Sheesh. How stressful would it be to be Brigitte Macron? I am letting all my neuroses out right here, in the conviction that whenever women are honest about themselves they give other women a gift.

Brigitte Macron is 24 years older than her husband, new French president Emmanuel Macron (39). The public shrieking about their age gap has been brutal and terrifying. But also kind of illuminating about our sexist double standards. We are obviously rather deluded to think we've made much progress in this area.

Why is the Macrons age gap considered so shocking? The reason is that it reveals the sneaky transactions that go on in our most intimate relationships. We like to pretend we just fall in love. Magic.

But really we make cold-hearted evolution-driven estimations about sexual capital and financial status of potential partners, as though we were still back in the stone age.


A rich man is expected to match up with a beautiful, younger woman. His economic status is then matched by her sexual allure. The status quo is not threatened and everyone accepts this trade off. Whew. In some pervy way this is considered fair.

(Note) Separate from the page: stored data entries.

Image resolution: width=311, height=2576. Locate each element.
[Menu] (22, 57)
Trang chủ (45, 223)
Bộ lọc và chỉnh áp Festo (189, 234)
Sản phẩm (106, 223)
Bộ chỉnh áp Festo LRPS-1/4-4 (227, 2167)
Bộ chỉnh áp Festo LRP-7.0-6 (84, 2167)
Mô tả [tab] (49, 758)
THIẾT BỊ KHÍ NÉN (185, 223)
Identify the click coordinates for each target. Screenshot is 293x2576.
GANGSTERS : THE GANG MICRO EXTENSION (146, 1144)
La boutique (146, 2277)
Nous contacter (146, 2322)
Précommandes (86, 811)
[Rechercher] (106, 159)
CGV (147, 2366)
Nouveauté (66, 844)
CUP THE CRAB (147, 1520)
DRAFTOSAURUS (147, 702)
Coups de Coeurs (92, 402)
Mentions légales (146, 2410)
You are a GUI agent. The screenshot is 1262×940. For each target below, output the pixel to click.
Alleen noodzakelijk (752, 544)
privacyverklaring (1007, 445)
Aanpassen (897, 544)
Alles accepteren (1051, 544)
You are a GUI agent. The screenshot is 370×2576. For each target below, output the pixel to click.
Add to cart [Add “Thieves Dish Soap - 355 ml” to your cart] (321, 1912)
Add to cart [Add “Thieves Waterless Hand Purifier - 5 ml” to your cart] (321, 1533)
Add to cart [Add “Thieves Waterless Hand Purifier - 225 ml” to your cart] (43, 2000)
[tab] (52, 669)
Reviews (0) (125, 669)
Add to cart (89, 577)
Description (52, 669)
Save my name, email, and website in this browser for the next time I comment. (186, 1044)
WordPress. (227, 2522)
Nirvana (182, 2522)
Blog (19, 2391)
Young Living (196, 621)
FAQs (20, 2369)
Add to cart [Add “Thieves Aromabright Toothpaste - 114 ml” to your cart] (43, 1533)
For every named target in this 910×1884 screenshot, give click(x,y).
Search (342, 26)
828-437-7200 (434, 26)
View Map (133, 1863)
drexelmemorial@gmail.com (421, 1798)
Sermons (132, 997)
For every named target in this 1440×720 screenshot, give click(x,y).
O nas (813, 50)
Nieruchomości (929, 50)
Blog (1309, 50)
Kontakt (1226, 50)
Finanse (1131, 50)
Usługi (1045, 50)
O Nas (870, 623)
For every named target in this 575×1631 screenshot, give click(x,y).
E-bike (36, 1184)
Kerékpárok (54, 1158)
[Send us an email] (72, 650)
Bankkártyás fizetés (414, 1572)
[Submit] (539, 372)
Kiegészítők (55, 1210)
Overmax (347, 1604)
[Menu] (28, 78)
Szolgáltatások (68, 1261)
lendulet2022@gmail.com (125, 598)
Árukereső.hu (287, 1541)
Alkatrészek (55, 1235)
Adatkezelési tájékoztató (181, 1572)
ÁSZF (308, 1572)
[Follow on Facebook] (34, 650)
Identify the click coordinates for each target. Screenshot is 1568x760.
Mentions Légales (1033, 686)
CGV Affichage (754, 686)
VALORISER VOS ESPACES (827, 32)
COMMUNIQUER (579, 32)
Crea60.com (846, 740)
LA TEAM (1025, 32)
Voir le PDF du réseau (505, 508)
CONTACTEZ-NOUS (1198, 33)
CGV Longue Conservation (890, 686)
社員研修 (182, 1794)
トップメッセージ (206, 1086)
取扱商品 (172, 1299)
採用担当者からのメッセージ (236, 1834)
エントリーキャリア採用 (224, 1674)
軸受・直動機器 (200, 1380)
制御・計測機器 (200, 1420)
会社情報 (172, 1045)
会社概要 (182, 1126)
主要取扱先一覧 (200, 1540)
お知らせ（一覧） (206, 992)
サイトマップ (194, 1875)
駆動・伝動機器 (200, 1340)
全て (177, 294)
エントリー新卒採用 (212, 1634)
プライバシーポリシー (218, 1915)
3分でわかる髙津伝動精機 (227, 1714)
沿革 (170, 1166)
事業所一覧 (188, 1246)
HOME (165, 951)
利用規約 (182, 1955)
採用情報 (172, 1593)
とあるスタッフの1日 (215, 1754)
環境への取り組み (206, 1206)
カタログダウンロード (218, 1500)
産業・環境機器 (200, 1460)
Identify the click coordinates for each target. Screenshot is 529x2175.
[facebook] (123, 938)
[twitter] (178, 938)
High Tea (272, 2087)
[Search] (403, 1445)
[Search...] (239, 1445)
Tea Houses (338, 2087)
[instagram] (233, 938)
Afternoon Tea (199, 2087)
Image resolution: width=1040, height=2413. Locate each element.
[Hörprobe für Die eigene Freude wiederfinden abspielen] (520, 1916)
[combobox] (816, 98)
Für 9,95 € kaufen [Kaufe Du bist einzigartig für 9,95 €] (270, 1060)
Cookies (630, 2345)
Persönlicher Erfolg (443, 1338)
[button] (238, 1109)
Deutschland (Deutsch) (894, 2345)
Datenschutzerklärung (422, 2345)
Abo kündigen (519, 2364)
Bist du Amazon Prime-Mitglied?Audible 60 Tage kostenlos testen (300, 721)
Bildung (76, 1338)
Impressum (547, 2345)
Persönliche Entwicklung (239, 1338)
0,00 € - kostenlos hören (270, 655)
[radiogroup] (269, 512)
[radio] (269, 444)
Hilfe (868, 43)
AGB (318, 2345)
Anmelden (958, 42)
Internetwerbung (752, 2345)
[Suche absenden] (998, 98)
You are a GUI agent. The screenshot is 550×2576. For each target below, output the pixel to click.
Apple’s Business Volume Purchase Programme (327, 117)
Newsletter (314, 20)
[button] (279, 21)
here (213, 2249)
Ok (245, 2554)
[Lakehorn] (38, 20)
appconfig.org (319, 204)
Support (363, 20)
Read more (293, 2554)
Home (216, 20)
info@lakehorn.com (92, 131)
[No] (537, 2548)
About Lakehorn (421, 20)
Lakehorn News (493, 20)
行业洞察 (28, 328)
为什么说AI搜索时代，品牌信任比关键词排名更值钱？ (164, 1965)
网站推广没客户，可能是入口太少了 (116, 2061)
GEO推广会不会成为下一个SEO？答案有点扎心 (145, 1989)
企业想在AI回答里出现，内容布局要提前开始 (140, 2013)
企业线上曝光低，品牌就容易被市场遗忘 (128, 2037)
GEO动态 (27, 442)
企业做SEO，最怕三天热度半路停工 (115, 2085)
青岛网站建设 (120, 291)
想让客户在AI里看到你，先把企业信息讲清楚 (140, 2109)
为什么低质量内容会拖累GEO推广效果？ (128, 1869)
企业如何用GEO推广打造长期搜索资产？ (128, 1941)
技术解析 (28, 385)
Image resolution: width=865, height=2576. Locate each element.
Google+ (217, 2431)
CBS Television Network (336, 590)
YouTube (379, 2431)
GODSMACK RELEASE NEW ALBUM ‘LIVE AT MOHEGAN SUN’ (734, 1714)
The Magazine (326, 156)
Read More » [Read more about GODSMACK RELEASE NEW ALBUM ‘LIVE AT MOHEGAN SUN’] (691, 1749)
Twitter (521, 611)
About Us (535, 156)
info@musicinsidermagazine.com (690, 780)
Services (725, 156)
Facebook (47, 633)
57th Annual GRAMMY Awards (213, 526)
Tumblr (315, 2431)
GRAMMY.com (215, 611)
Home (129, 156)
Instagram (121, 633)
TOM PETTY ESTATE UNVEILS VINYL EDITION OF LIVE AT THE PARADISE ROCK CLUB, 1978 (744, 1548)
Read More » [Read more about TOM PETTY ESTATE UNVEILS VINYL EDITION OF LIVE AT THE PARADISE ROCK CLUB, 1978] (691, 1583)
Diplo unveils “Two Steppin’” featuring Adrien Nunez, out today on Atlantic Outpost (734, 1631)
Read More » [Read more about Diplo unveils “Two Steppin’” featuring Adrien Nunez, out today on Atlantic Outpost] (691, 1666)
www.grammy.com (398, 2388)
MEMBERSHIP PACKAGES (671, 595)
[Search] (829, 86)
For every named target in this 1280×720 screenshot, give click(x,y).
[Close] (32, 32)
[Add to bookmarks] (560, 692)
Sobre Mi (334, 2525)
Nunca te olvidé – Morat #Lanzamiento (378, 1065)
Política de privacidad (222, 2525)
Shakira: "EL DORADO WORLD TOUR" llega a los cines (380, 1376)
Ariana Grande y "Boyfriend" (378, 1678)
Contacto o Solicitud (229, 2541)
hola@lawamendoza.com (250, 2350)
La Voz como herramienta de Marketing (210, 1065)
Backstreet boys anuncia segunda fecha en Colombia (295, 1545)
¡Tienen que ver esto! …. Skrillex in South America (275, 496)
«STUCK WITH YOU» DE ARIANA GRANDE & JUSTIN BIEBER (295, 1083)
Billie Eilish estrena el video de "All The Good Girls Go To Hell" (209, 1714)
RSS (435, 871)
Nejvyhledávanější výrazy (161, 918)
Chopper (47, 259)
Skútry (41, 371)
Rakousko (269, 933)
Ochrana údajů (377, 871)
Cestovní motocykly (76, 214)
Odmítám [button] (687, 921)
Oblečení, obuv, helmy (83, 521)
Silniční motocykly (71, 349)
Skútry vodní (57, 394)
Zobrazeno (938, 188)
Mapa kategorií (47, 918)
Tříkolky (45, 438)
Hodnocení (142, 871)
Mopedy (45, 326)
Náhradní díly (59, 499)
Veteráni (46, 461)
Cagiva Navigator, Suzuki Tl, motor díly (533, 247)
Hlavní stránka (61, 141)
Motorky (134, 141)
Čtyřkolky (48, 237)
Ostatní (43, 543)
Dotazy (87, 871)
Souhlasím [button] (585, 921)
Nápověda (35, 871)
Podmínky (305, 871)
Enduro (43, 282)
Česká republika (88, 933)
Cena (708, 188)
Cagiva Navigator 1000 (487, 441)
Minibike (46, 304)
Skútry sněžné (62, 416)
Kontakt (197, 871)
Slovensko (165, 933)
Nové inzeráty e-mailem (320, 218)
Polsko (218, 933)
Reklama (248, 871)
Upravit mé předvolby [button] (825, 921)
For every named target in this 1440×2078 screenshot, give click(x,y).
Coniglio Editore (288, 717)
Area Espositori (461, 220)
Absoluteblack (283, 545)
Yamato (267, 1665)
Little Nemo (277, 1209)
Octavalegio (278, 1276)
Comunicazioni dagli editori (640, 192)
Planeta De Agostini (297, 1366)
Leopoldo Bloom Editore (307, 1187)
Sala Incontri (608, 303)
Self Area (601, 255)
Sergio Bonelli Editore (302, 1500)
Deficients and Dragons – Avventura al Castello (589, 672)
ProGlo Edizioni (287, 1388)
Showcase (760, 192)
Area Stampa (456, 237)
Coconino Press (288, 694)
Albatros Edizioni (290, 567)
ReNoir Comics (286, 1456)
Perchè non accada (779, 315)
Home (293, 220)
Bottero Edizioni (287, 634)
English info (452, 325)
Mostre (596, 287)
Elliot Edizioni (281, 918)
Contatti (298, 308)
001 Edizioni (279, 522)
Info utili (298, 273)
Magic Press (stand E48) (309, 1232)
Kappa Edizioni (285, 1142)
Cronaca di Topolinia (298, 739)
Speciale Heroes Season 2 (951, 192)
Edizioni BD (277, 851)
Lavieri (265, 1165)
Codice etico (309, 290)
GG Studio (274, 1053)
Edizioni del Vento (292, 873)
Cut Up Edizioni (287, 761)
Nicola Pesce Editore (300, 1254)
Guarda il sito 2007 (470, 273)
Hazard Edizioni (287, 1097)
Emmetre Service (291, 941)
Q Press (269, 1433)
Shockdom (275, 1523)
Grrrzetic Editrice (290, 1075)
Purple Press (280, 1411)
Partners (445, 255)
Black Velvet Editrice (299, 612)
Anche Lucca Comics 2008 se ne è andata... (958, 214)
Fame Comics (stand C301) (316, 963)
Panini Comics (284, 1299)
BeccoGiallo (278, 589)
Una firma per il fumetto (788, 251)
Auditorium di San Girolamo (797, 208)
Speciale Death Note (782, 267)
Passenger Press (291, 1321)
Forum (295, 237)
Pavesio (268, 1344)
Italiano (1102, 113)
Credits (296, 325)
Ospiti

We think we're so enlightened but really, we still follow these expectations so automatically that we don't even notice the rules are there, until someone like Brigitte Macron dares to break them. Actually, any kind of variation is threatening. A good looking man with a non-stereotypically hot woman seems to provoke a certain puzzled consternation too. And an older, wealthy man who has stayed with one wife as she ages has a sort of freakish heroic status. What a guy!

I'd love to think I didn't conform to social norms, but I'm just as bad. Worse even.

Because confession: I would hate to be with a man who was the same age as me, let alone younger than me. It would be so tiring trying to stay looking young.

I am reluctant to even write this because it seems a shameful bad feminist thing to admit.

Up until now I was simply too slothful and chaotic to ever be that fussed about looks or body image. Bodies were just irksome contraptions you had to put up with to carry your brain around. Yet, now I am 49 I have been surprised how confronting I have found my suddenly deteriorating body. It turns out ageing is barely perceptible for years and then it's a freaking mudslide. Now I wake up in the morning and my décolletage looks like a Google map. The backs of my hands look as ropey as Madonna's, but my face looks ten years older than hers. (I must get an updated decrepit photo for this column).

So the idea that you would have to manage your partners' expectations of your hotness as well as grieving your own drooping surrender to gravity would fill me with dread.

I have always been attracted to men who are much older than me. I framed it as just having exemplary taste: I was proud of finding character more attractive than gratuitous arm candy. Geoffrey Rush is so much sexier than Brad Pitt. Older men were more likely to appreciate Mahler's 5th and PG Wodehouse. Also, you know: Daddy Issues. (I've canvassed that at length in this column already so rest assured, shan't mention the war.) Older men are just cooler. My partner (18 years older than me) has a T shirt that says "Rock'n'roll mother***er." I have Barry Humphries as a pen pal.

It is hard enough coping with ageing in itself, but going through this process with a partner who was much younger would be a whole other level of horror and subterfuge and Botox.

But there is something else so mercenary that I hesitate to admit it. The fact that when you are younger than your partner, as a woman, you immediately get back a bit of power. In the algorithm of attractiveness you have a slight edge in comparative hotness. If you're hopeless at personal upkeep like me this means you can afford to be insouciant about your looks - I have a unibrow and sometimes when I hurriedly shave my legs there is a mullet effect. But this slack-arse formula only works when you are still young enough to be considered hot.

"You've got to that age where you really need to make an effort," as a friend's husband said to her once, bastardly. (They're not married anymore.)

It is hard enough coping with ageing in itself, but going through this process with a partner who was much younger would be a whole other level of horror and subterfuge and Botox.

Your younger lover might call your wrinkles "smile lines" and compare you to Helen Mirren, but wouldn't you wonder if he was sneakily checking out the hot girl along the bar?

But I'm getting to the good bit. It's not all grim. What happens to Daddy Issues when you no longer qualify as totty? They disappear!

Once you hit menopause the age gap doesn't really matter anymore. Now you're both just old and just have to deal.

So Brigitte Macron just needs to hang in there for a few more years till Emmanuel has a paunch and prostate problems. Then you can just both laugh at your fast-accelerating feebleness and face the indignity of ageing together. It happens to all of us.